About this exercise: Images are not wanted; transcribe the rest of the listing exactly.

Dataset entries:

'''

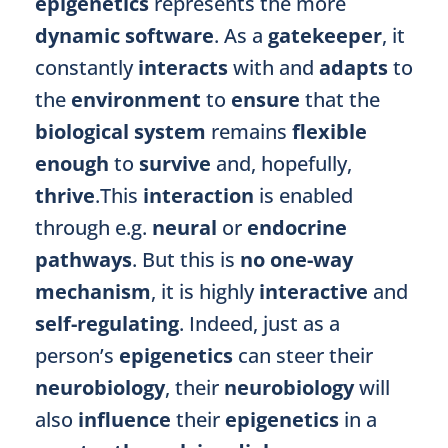
epigenetics
represents the more
dynamic software
. As a
gatekeeper
, it
constantly
interacts
with and
adapts
to
the
environment
to
ensure
that the
biological system
remains
flexible
enough
to
survive
and, hopefully,
thrive
.This
interaction
is enabled
through e.g.
neural
or
endocrine
pathways
. But this is
no one-way
mechanism
, it is highly
interactive
and
self-regulating
. Indeed, just as a
person’s
epigenetics
can steer their
neurobiology
, their
neurobiology
will
also
influence
their
epigenetics
in a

'''

Answer box:
epigenetics
represents the more
dynamic software
. As a
gatekeeper
, it
constantly
interacts
with and
adapts
to
the
environment
to
ensure
that the
biological system
remains
flexible
enough
to
survive
and, hopefully,
thrive
.This
interaction
is enabled
through e.g.
neural
or
endocrine
pathways
. But this is
no one-way
mechanism
, it is highly
interactive
and
self-regulating
. Indeed, just as a
person’s
epigenetics
can steer their
neurobiology
, their
neurobiology
will
also
influence
their
epigenetics
in a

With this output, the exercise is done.